EXERCISE DESCRIPTION
Read each of the lines below and tally those with "mode"; the tally is the whole answer.

INFORMATION SUPPLIED

▼

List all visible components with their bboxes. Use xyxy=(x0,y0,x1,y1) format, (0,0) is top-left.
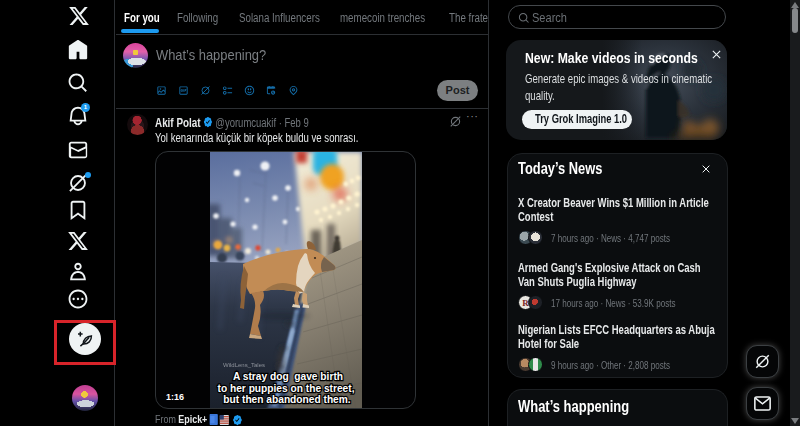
svg-text:to her puppies on the street,: to her puppies on the street, xyxy=(218,383,355,394)
svg-text:A stray dog gave birth: A stray dog gave birth xyxy=(233,371,343,382)
svg-text:WildLens_Tales: WildLens_Tales xyxy=(223,362,265,368)
svg-text:but then abandoned them.: but then abandoned them. xyxy=(223,394,351,405)
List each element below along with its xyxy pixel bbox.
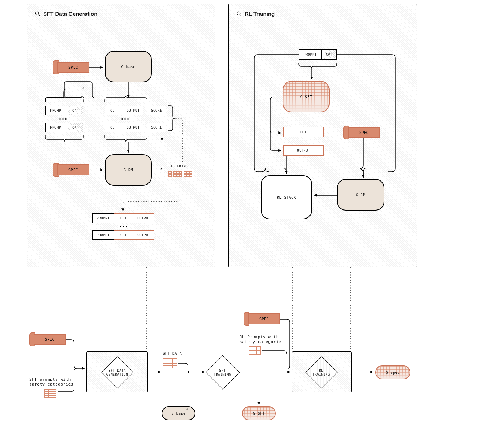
diagram-stage: SFT Data Generation SPEC G_base PROMPT C… [0, 0, 504, 443]
wires-pipeline [0, 0, 504, 443]
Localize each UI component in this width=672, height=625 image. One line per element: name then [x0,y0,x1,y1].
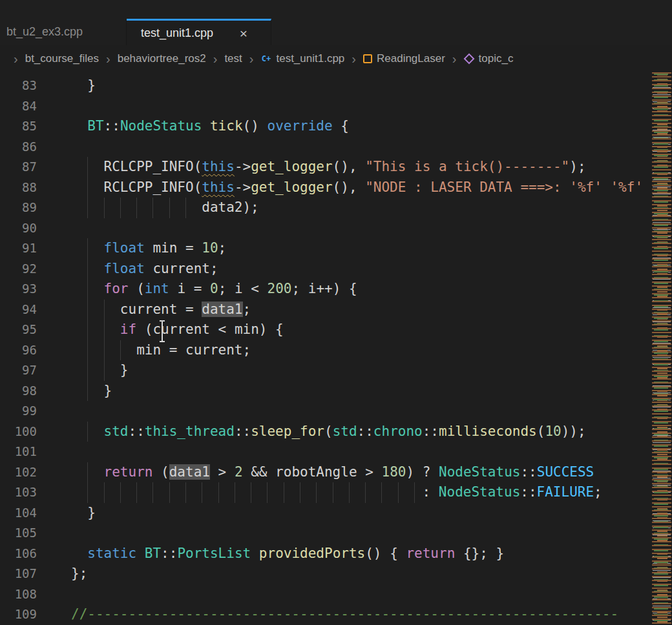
indent-guide [87,340,103,361]
line-number: 90 [0,218,37,239]
code-token: < [243,281,268,296]
code-token: ; [243,342,251,358]
code-token: () [243,118,268,134]
breadcrumb-item-behaviortree_ros2[interactable]: behaviortree_ros2 [118,52,206,65]
indent-guide [169,198,185,218]
code-line-text[interactable]: current = data1; [37,300,672,320]
code-line-text[interactable]: RCLCPP_INFO(this->get_logger(), "NODE : … [37,178,672,198]
code-token: < [210,322,235,337]
code-line-text[interactable]: }; [37,564,672,584]
tab-label: test_unit1.cpp [141,26,213,40]
code-line-text[interactable]: BT::NodeStatus tick() override { [37,116,672,137]
indent-guide [251,482,267,503]
code-token: i [235,281,243,296]
code-token: current [185,342,243,358]
code-line-text[interactable]: //--------------------------------------… [37,604,672,625]
indent [71,422,87,442]
code-token: ++) { [316,281,357,296]
code-token: ); [569,159,585,174]
indent [71,300,87,320]
code-line: 86 [0,137,672,158]
code-line-text[interactable]: float current; [37,259,672,280]
code-line-text[interactable] [37,584,672,605]
code-token: ; [218,240,227,256]
line-number: 95 [0,320,37,340]
code-line-text[interactable] [37,96,672,117]
code-token: return [406,546,455,561]
code-line-text[interactable]: for (int i = 0; i < 200; i++) { [37,279,672,300]
indent [71,360,87,381]
class-icon [363,54,372,63]
breadcrumb-item-test_unit1.cpp[interactable]: C+test_unit1.cpp [260,52,344,65]
line-number: 85 [0,116,37,137]
code-token: = [177,240,202,256]
breadcrumb: ›bt_course_files›behaviortree_ros2›test›… [0,45,672,72]
code-line-text[interactable] [37,523,672,544]
code-line: 94current = data1; [0,300,672,320]
code-line: 95if (current < min) { [0,320,672,340]
tab-test_unit1.cpp[interactable]: test_unit1.cpp× [127,19,271,45]
close-icon[interactable]: × [240,26,247,40]
code-line-text[interactable]: min = current; [37,340,672,361]
breadcrumb-item-ReadingLaser[interactable]: ReadingLaser [363,52,445,65]
code-line-text[interactable]: } [37,360,672,381]
code-token: "This is a tick()-------" [365,159,569,174]
code-line-text[interactable]: RCLCPP_INFO(this->get_logger(), "This is… [37,157,672,178]
line-number: 98 [0,381,37,402]
code-line-text[interactable]: data2); [37,198,672,218]
code-token: (), [333,179,366,195]
code-line-text[interactable]: std::this_thread::sleep_for(std::chrono:… [37,422,672,442]
indent-guide [349,482,365,503]
breadcrumb-label: test_unit1.cpp [276,52,344,65]
code-token: ( [129,281,145,296]
code-line-text[interactable]: : NodeStatus::FAILURE; [37,482,672,503]
code-token: current [120,302,178,317]
code-line-text[interactable]: float min = 10; [37,238,672,259]
code-line-text[interactable] [37,442,672,462]
indent-guide [120,198,136,218]
breadcrumb-item-test[interactable]: test [224,52,242,65]
indent-guide [87,238,103,259]
code-line-text[interactable]: static BT::PortsList providedPorts() { r… [37,544,672,564]
code-line-text[interactable] [37,401,672,422]
code-token: this [202,159,235,174]
code-token: ; [243,302,251,317]
code-line-text[interactable]: } [37,503,672,524]
code-token: :: [520,464,536,480]
indent-guide [87,422,103,442]
tab-label: bt_u2_ex3.cpp [6,25,83,39]
indent-guide [87,462,103,483]
minimap[interactable] [651,72,672,625]
code-editor[interactable]: 83}8485BT::NodeStatus tick() override {8… [0,72,672,625]
line-number: 83 [0,76,37,96]
code-line: 93for (int i = 0; i < 200; i++) { [0,279,672,300]
code-token: BT [87,118,103,134]
indent [71,76,87,96]
code-line: 107}; [0,564,672,584]
indent-guide [104,360,120,381]
chevron-right-icon: › [352,52,356,67]
code-line-text[interactable] [37,218,672,239]
code-line-text[interactable]: return (data1 > 2 && robotAngle > 180) ?… [37,462,672,483]
tab-bt_u2_ex3.cpp[interactable]: bt_u2_ex3.cpp [0,19,127,45]
indent-guide [104,320,120,340]
code-line-text[interactable]: } [37,381,672,402]
indent-guide [202,482,218,503]
chevron-right-icon: › [249,52,254,67]
code-token: :: [129,424,145,439]
breadcrumb-item-topic_c[interactable]: topic_c [464,52,514,65]
code-line-text[interactable]: if (current < min) { [37,320,672,340]
chevron-right-icon: › [14,52,18,67]
code-token: :: [423,424,439,439]
code-line: 105 [0,523,672,544]
code-token: chrono [373,424,423,439]
indent-guide [136,482,152,503]
line-number: 100 [0,422,37,442]
indent [71,198,87,218]
code-token: std [104,424,129,439]
code-line-text[interactable]: } [37,76,672,96]
code-line-text[interactable] [37,137,672,158]
breadcrumb-item-bt_course_files[interactable]: bt_course_files [25,52,99,65]
line-number: 99 [0,401,37,422]
code-token [145,240,153,256]
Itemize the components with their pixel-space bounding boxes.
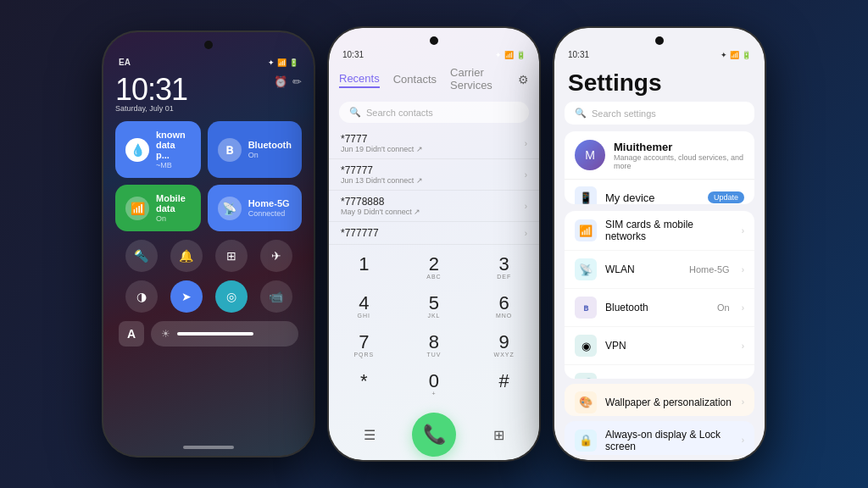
tab-recents[interactable]: Recents [339,72,380,88]
cc-wifi-title: Home-5G [248,198,292,208]
cc-bt-sub: On [248,151,292,159]
cc-mobile-title: Mobile data [156,193,191,214]
vpn-icon: ◉ [575,335,597,357]
recent-num-4: *777777 [341,227,525,239]
settings-wlan-row[interactable]: 📡 WLAN Home-5G › [565,250,754,288]
recent-sub-2: Jun 13 Didn't connect ↗ [341,176,525,185]
bt-label: Bluetooth [605,302,709,313]
settings-user-row[interactable]: M Miuithemer Manage accounts, cloud serv… [565,131,754,179]
recent-num-2: *77777 [341,164,525,176]
cc-bell-icon[interactable]: 🔔 [170,240,203,272]
tab-contacts[interactable]: Contacts [393,73,437,87]
recent-calls-list: *7777 Jun 19 Didn't connect ↗ › *77777 J… [329,128,539,245]
recent-call-4[interactable]: *777777 › [329,222,539,245]
settings-display-card: 🔒 Always-on display & Lock screen › [565,421,754,455]
dial-menu-icon[interactable]: ☰ [354,419,385,450]
cc-data-sub: ~MB [156,161,191,169]
dialer-search-bar[interactable]: 🔍 Search contacts [339,102,529,123]
user-avatar: M [575,140,605,170]
cc-edit-icon: ✏ [292,75,302,88]
lockscreen-label: Always-on display & Lock screen [605,429,733,452]
phone-control-center: EA ✦ 📶 🔋 10:31 Saturday, July 01 ⏰ [103,32,314,456]
status-icons: ✦ 📶 🔋 [268,58,298,67]
dial-key-6[interactable]: 6MNO [469,287,539,326]
cc-alarm-icon: ⏰ [274,75,287,88]
settings-search-bar[interactable]: 🔍 Search settings [565,102,754,125]
cc-nfc-icon[interactable]: ◎ [215,280,248,313]
vpn-arrow: › [742,341,744,351]
cc-brightness-icon: ☀ [161,328,170,340]
search-icon-settings: 🔍 [575,108,587,119]
settings-sim-row[interactable]: 📶 SIM cards & mobile networks › [565,211,754,250]
recent-call-2[interactable]: *77777 Jun 13 Didn't connect ↗ › [329,159,539,191]
dial-key-5[interactable]: 5JKL [399,287,470,326]
cc-wifi-tile[interactable]: 📡 Home-5G Connected [208,185,302,231]
update-badge[interactable]: Update [708,191,744,203]
dialer-tabs: Recents Contacts Carrier Services ⚙ [329,63,539,98]
dial-key-0[interactable]: 0+ [399,365,470,404]
recent-call-1[interactable]: *7777 Jun 19 Didn't connect ↗ › [329,128,539,159]
settings-device-row[interactable]: 📱 My device Update [565,179,754,204]
cc-mobile-sub: On [156,214,191,223]
recent-sub-1: Jun 19 Didn't connect ↗ [341,145,525,153]
cc-bluetooth-tile[interactable]: ʙ Bluetooth On [208,121,302,178]
dialer-status-bar: 10:31 ✦ 📶 🔋 [329,43,539,63]
front-camera-2 [430,36,438,45]
recent-sub-3: May 9 Didn't connect ↗ [341,208,525,216]
cc-data-tile[interactable]: 💧 known data p... ~MB [115,121,201,178]
dial-key-star[interactable]: * [329,365,399,404]
cc-flashlight-icon[interactable]: 🔦 [125,240,158,272]
dialer-time: 10:31 [342,50,364,59]
cc-airplane-icon[interactable]: ✈ [260,240,292,272]
dial-key-3[interactable]: 3DEF [469,248,539,287]
cc-bt-icon: ʙ [218,138,242,162]
cc-icon-row-2: ◑ ➤ ◎ 📹 [115,280,302,313]
wlan-arrow: › [742,265,744,274]
dial-key-8[interactable]: 8TUV [399,326,470,365]
tab-carrier-services[interactable]: Carrier Services [450,66,504,93]
dial-key-7[interactable]: 7PQRS [329,326,399,365]
settings-bt-row[interactable]: ʙ Bluetooth On › [565,288,754,326]
dial-grid-icon[interactable]: ⊞ [483,419,514,450]
cc-home-indicator [183,446,234,449]
connection-icon: 🔗 [575,373,597,378]
dial-key-hash[interactable]: # [469,365,539,404]
lockscreen-icon: 🔒 [575,430,597,452]
cc-contrast-icon[interactable]: ◑ [125,280,158,313]
cc-toggle-grid: 💧 known data p... ~MB ʙ Bluetooth On [115,121,302,231]
recent-arrow-3: › [525,202,527,211]
settings-vpn-row[interactable]: ◉ VPN › [565,326,754,364]
dial-key-4[interactable]: 4GHI [329,287,399,326]
cc-camera-icon[interactable]: 📹 [260,280,292,313]
device-icon: 📱 [575,186,597,204]
settings-gear-icon[interactable]: ⚙ [518,73,529,86]
cc-data-title: known data p... [156,130,191,160]
cc-mirror-icon[interactable]: ⊞ [215,240,248,272]
user-sub: Manage accounts, cloud services, and mor… [614,153,744,170]
recent-call-3[interactable]: *7778888 May 9 Didn't connect ↗ › [329,191,539,222]
bt-icon: ʙ [575,297,597,319]
settings-wallpaper-row[interactable]: 🎨 Wallpaper & personalization › [565,384,754,416]
vpn-label: VPN [605,340,733,352]
dial-key-1[interactable]: 1 [329,248,399,287]
cc-brightness-slider[interactable]: ☀ [151,321,298,347]
cc-mobile-tile[interactable]: 📶 Mobile data On [115,185,201,231]
settings-lockscreen-row[interactable]: 🔒 Always-on display & Lock screen › [565,421,754,455]
wlan-icon: 📡 [575,258,597,280]
device-label: My device [605,191,699,204]
call-button[interactable]: 📞 [412,413,456,457]
wallpaper-arrow: › [742,397,744,407]
settings-connection-row[interactable]: 🔗 Connection & sharing › [565,364,754,378]
cc-location-icon[interactable]: ➤ [170,280,203,313]
settings-search-placeholder: Search settings [592,108,656,119]
cc-brightness-bar [177,332,253,336]
sim-label: SIM cards & mobile networks [605,219,733,242]
phone-dialer: 10:31 ✦ 📶 🔋 Recents Contacts Carrier Ser… [329,28,539,460]
recent-num-3: *7778888 [341,196,525,208]
dial-key-9[interactable]: 9WXYZ [469,326,539,365]
settings-network-card: 📶 SIM cards & mobile networks › 📡 WLAN H… [565,211,754,378]
cc-date: Saturday, July 01 [115,104,274,113]
dial-key-2[interactable]: 2ABC [399,248,470,287]
cc-mobile-icon: 📶 [125,197,149,220]
cc-bt-title: Bluetooth [248,140,292,150]
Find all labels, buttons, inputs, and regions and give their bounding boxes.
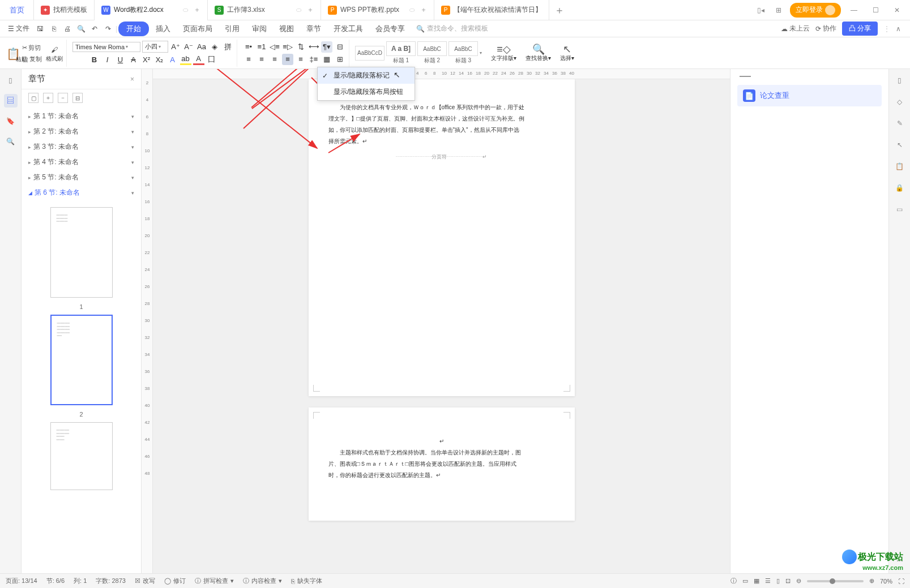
bold-icon[interactable]: B <box>89 54 100 65</box>
view-mode-icon[interactable]: ⓘ <box>730 577 737 585</box>
word-count[interactable]: 字数: 2873 <box>96 577 126 585</box>
line-spacing-icon[interactable]: ‡≡ <box>308 54 319 65</box>
align-center-icon[interactable]: ≡ <box>256 54 267 65</box>
share-button[interactable]: 凸 分享 <box>842 22 878 36</box>
tab-template[interactable]: ✦ 找稻壳模板 <box>34 0 95 20</box>
highlight-icon[interactable]: ab <box>180 54 191 65</box>
zoom-out-icon[interactable]: ⊖ <box>796 577 801 585</box>
phonetic-icon[interactable]: 拼 <box>222 41 233 53</box>
remove-tool-icon[interactable]: － <box>58 93 68 103</box>
superscript-icon[interactable]: X² <box>141 54 152 65</box>
close-icon[interactable]: ＋ <box>194 5 200 15</box>
font-size-select[interactable]: 小四▾ <box>142 41 168 53</box>
subscript-icon[interactable]: X₂ <box>154 54 165 65</box>
maximize-button[interactable]: ☐ <box>867 3 884 17</box>
indent-inc-icon[interactable]: ≡▷ <box>282 41 293 53</box>
undo-icon[interactable]: ↶ <box>88 23 101 35</box>
revise-toggle[interactable]: ☒ 改写 <box>135 577 155 585</box>
align-justify-icon[interactable]: ≡ <box>282 54 293 65</box>
read-mode-icon[interactable]: ▯ <box>776 577 780 585</box>
missing-font[interactable]: ⎘ 缺失字体 <box>291 577 322 585</box>
add-tab-button[interactable]: ＋ <box>549 3 570 17</box>
text-effect-icon[interactable]: A <box>167 54 178 65</box>
print-icon[interactable]: 🖨 <box>61 23 74 35</box>
command-search[interactable]: 🔍 查找命令、搜索模板 <box>416 24 488 33</box>
align-left-icon[interactable]: ≡ <box>243 54 254 65</box>
apps-icon[interactable]: ⊞ <box>772 3 785 17</box>
fullscreen-icon[interactable]: ⛶ <box>898 578 904 585</box>
align-distribute-icon[interactable]: ≡ <box>295 54 306 65</box>
zoom-level[interactable]: 70% <box>880 578 892 585</box>
file-menu[interactable]: ☰ 文件 <box>5 24 33 33</box>
minimize-button[interactable]: — <box>845 3 862 17</box>
style-h2[interactable]: AaBbC <box>417 41 447 56</box>
para-mark-icon[interactable]: ¶▾ <box>321 41 332 53</box>
menu-dev[interactable]: 开发工具 <box>328 22 369 36</box>
indent-dec-icon[interactable]: ◁≡ <box>269 41 280 53</box>
chapter-item[interactable]: ▸第 4 节: 未命名▾ <box>22 154 141 170</box>
chapter-item[interactable]: ▸第 5 节: 未命名▾ <box>22 170 141 185</box>
zoom-in-icon[interactable]: ⊕ <box>869 577 874 585</box>
select-icon[interactable]: ↖ <box>562 44 573 54</box>
grow-font-icon[interactable]: A⁺ <box>170 41 181 53</box>
tab-ppt1[interactable]: P WPS PPT教程.pptx ⬭ ＋ <box>321 0 434 20</box>
panel-close-icon[interactable]: × <box>130 75 134 83</box>
tab-xlsx[interactable]: S 工作簿3.xlsx ⬭ ＋ <box>208 0 321 20</box>
focus-mode-icon[interactable]: ⊡ <box>785 577 791 585</box>
close-icon[interactable]: ＋ <box>420 5 427 15</box>
page-thumbnail[interactable]: ═════════════════════ <box>50 207 113 298</box>
format-painter-icon[interactable]: 🖌 <box>49 45 59 55</box>
underline-icon[interactable]: U <box>115 54 126 65</box>
search-icon[interactable]: 🔍 <box>4 135 18 148</box>
menu-member[interactable]: 会员专享 <box>370 22 411 36</box>
outline-icon[interactable]: ☰ <box>765 577 771 585</box>
cut-button[interactable]: ✂ 剪切 <box>20 42 44 53</box>
page-indicator[interactable]: 页面: 13/14 <box>6 577 37 585</box>
config-tool-icon[interactable]: ⊟ <box>72 93 83 103</box>
sort-icon[interactable]: ⇅ <box>295 41 306 53</box>
bookmark-icon[interactable]: 🔖 <box>4 114 18 128</box>
chapter-item[interactable]: ▸第 2 节: 未命名▾ <box>22 124 141 139</box>
cloud-status[interactable]: ☁ 未上云 <box>781 24 810 33</box>
panel-handle-icon[interactable] <box>740 76 751 77</box>
page-view-icon[interactable]: ▯ <box>4 74 18 87</box>
menu-chapter[interactable]: 章节 <box>301 22 327 36</box>
coop-button[interactable]: ⟳ 协作 <box>815 24 836 33</box>
chapter-item-active[interactable]: ◢第 6 节: 未命名▾ <box>22 185 141 200</box>
spell-check[interactable]: ⓘ 拼写检查 ▾ <box>195 577 234 585</box>
expand-tool-icon[interactable]: ▢ <box>28 93 39 103</box>
diamond-icon[interactable]: ◇ <box>893 95 907 109</box>
align-right-icon[interactable]: ≡ <box>269 54 280 65</box>
font-color-icon[interactable]: A <box>193 54 204 65</box>
home-tab[interactable]: 首页 <box>0 0 34 20</box>
style-h1[interactable]: A a B] <box>386 41 416 56</box>
tab-ppt2[interactable]: P 【端午狂欢祝福浓情满节日】 <box>434 0 549 20</box>
dd-show-hide-layout-btn[interactable]: 显示/隐藏段落布局按钮 <box>318 84 415 100</box>
document-page[interactable]: ↵ 主题和样式也有助于文档保持协调。当你单击设计并选择新的主题时，图 片、图表或… <box>309 407 575 521</box>
menu-review[interactable]: 审阅 <box>246 22 272 36</box>
redo-icon[interactable]: ↷ <box>102 23 114 35</box>
italic-icon[interactable]: I <box>102 54 113 65</box>
tabs-icon[interactable]: ⊟ <box>334 41 345 53</box>
close-button[interactable]: ✕ <box>888 3 905 17</box>
clear-format-icon[interactable]: ◈ <box>209 41 220 53</box>
menu-reference[interactable]: 引用 <box>219 22 245 36</box>
column-indicator[interactable]: 列: 1 <box>74 577 87 585</box>
lock-icon[interactable]: 🔒 <box>893 181 907 195</box>
close-icon[interactable]: ＋ <box>307 5 314 15</box>
pin-icon[interactable]: ⬭ <box>183 6 188 14</box>
font-name-select[interactable]: Times New Roma▾ <box>72 42 140 52</box>
style-normal[interactable]: AaBbCcD <box>355 46 384 61</box>
text-layout-icon[interactable]: ≡◇ <box>499 44 509 54</box>
pin-icon[interactable]: ⬭ <box>296 6 301 14</box>
sidebar-toggle-icon[interactable]: ▯ <box>893 74 907 87</box>
page-thumbnail-active[interactable]: ═══════════════════════════════════ <box>50 315 113 405</box>
print-layout-icon[interactable]: ▭ <box>742 577 748 585</box>
chapter-item[interactable]: ▸第 1 节: 未命名▾ <box>22 109 141 124</box>
content-check[interactable]: ⓘ 内容检查 ▾ <box>243 577 282 585</box>
tab-word-doc[interactable]: W Word教程2.docx ⬭ ＋ <box>95 0 208 20</box>
shrink-font-icon[interactable]: A⁻ <box>183 41 194 53</box>
preview-icon[interactable]: 🔍 <box>75 23 87 35</box>
menu-layout[interactable]: 页面布局 <box>177 22 218 36</box>
styles-more-icon[interactable]: ▾ <box>480 50 482 55</box>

▲

RESULT OF THE EXERCISE
3